Kriminalität bei adoptierten Jungen
Großes Aufsehen erregte eine Studie[1] an adoptierten Jungen aus Dänemark: waren weder der leibliche noch der Adoptivvater kriminellig auffällig, dann wurden nur 10,5 Prozent der adoptierten Jungen selbst kriminell auffällig. War nur der Adoptivvater kriminell, stieg die Quote bei den Jungen nur leicht auf 11,5 Prozent. War hingegen nur der leibliche Vater kriminell, stieg die Quote für die Jungen auf 22 Prozent. Und waren beide Väter kriminell auffällig, dann lag die Quote für kriminelle Auffälligkeit bei den adoptierten Jungen bei 36,2 Prozent[2]).
Statistischen Originaldaten
Originaldaten finden sich in einer Veröffentlichung aus dem Jahr 1977[1]. Insgesamt 14427 Adoptionen aus Dänemark in der Zeit von 1924 bis 1947 wurden dabei betrachtet. Die Daten (Straffenregister) wurden vom Psykologiks Institut von Kopenhagen erhoben und vom dänischen Justizministerium zur Verfügung gestellt. Zunächst nennen die Autoren der Studie einige Begleitfakten zu dem Datensatz.
- Die Anzahl von Adoptionen stieg in der Kriegszeit (1939 bis 1945) an.
- Es wurden mehr Mädchen als Jungen adoptiert.
- Als Indikator für Kriminalität wurde eine gerichtliche Verurteilung genutzt.

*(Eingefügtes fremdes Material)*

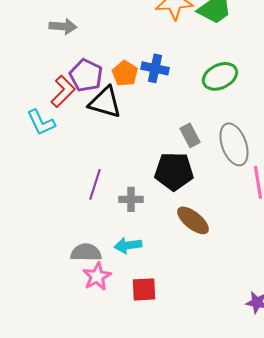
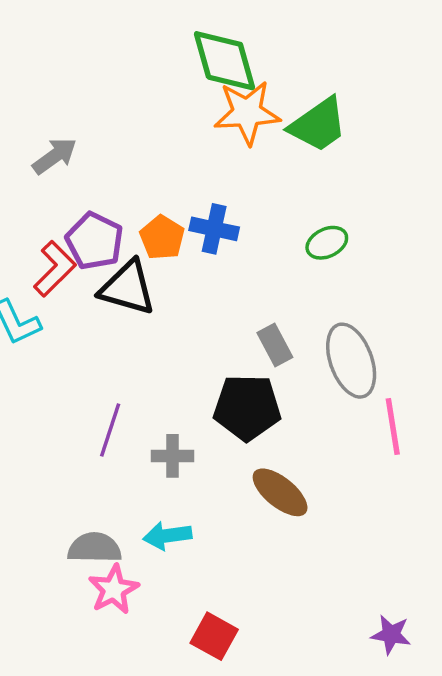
gray arrow: (63, 26) -> (55, 156), turned -40
green ellipse: (220, 76) -> (327, 243), size x0.7
red square: (144, 289) -> (214, 636), moved, turned 32

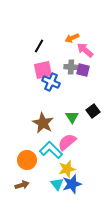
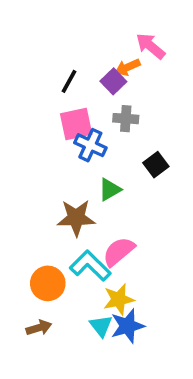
pink arrow: (85, 50) -> (151, 46), moved
purple square: (83, 70) -> (113, 81), moved, turned 32
black square: (93, 111) -> (156, 165), moved
green triangle: (72, 117) -> (110, 190), moved, turned 32
brown star: (43, 123) -> (76, 218), turned -30

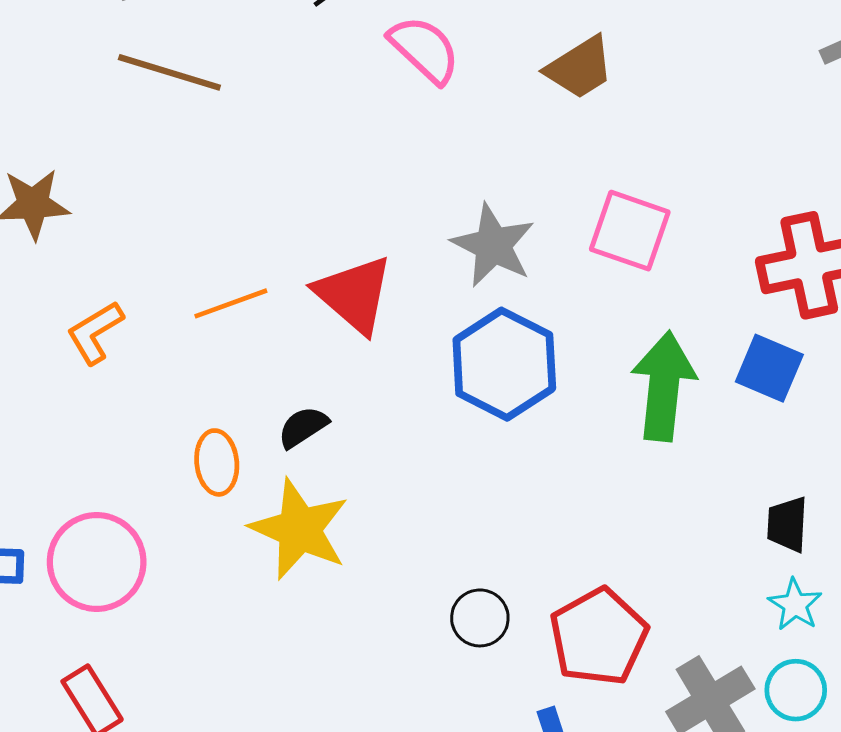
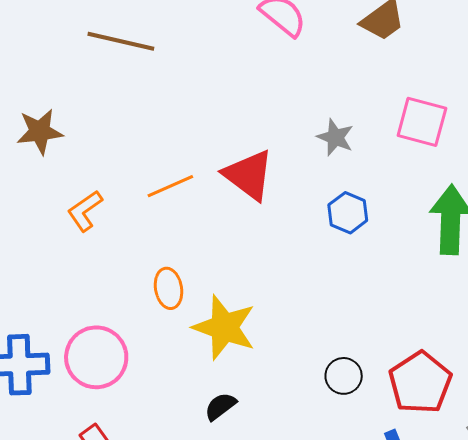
gray star: (493, 245) -> (335, 137), size x0.7
blue hexagon: (504, 364) -> (348, 213), size x0.6
black semicircle: (303, 427) -> (220, 406), moved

- Kinder jünger als 15 Jahre konnten in Dänemark damals nicht verurteilt werden.
- Betrachtete Straftaten waren: Eigentumsdelikte, Gewalt und sexuelle Übergriffe.
Die folgenden Zahlen geben einen Überblick darüber, welche Anteile der Personengruppen straffällig wurden beziehunsweise straffrei blieben:
Adoptierte Jungen
- Grundgesamtheit: 6129 Jungen
- Anteil ohne Straftaten: 0,841
- Anteil mit genau einer Straftat: 0,088
- Anteil mit genau zwei Straftaten: 0,029
- Anteil mit mehr als zwei Straftaten: 0,040
Adoptierte Mädchen
- Grundgesamtheit: 7065 Mädchen
- Anteil ohne Straftaten: 0,972
- Anteil mit genau einer Straftat: 0,020
- Anteil mit genau zwei Straftaten: 0,005
- Anteil mit mehr als zwei Straftaten: 0,003
Adoptierender Vater
- Grundgesamtheit: 13918 Väter
- Anteil ohne Straftaten: 0,938
- Anteil mit genau einer Straftat: 0,046
- Anteil mit genau zwei Straftaten: 0,008
- Anteil mit mehr als zwei Straftaten: 0,008
Adoptierende Mutter
- Grundgesamtheit: 14267 Mütter
- Anteil ohne Straftaten: 0,981
- Anteil mit genau einer Straftat: 0,015
- Anteil mit genau zwei Straftaten: 0,002
- Anteil mit mehr als zwei Straftaten: 0,002
Biologische Väter
- Grundgesamtheit: 10604 Väter
- Anteil ohne Straftaten: 0,714
- Anteil mit genau einer Straftat: 0,129
- Anteil mit genau zwei Straftaten: 0,056
- Anteil mit mehr als zwei Straftaten: 0,102
Biologische Mütter
- Grundgesamtheit: 12300 Mütter
- Anteil ohne Straftaten: 0,911
- Anteil mit genau einer Straftat: 0,064
- Anteil mit genau zwei Straftaten: 0,012
- Anteil mit mehr als zwei Straftaten: 0,013
Die Daten als statistische Abhängigkeit
Interessant ist die Aufbereitung der Daten im Bezug darauf, wie die Verurteilung adoptierter Kinder statistisch von Verurteilungen ihrer biologischen und ihrer adoptierenden Eltern abhängt:
- Biologische Eltern (ja) und Adoptiveltern (ja): 24,5 % der Kinder werden verurteilt
- Biologische Eltern (ja) und Adoptiveltern (nein): 20,0 % der Kinder werden verurteilt
- Biologische Eltern (nein) und Adoptiveltern (ja): 14,7 % der Kinder werden verurteilt
- Biologische Eltern (nein) und Adoptiveltern (nein): 13,5 % der Kinder werden verurteilt
Fußnoten
- [1] Sarnoff A. Mednick, William F. Gabrielli, Barry Hutchings: Criminality Adoptees and their Adoptive and Biological Parents: A Pilot Study. In: Biosocial Bases of Criminal Behavior. 1977. Seiten 127 bis 141.
- [2] Günther Kaiser: Kriminologie: ein Lehrbuch. Verlagsgruppe Hüthig-Jehle-Rehm. 1996. ISBN: 978-3811460966. Dort im Kapitel: Biosoziale Grundlagen, Seite 475.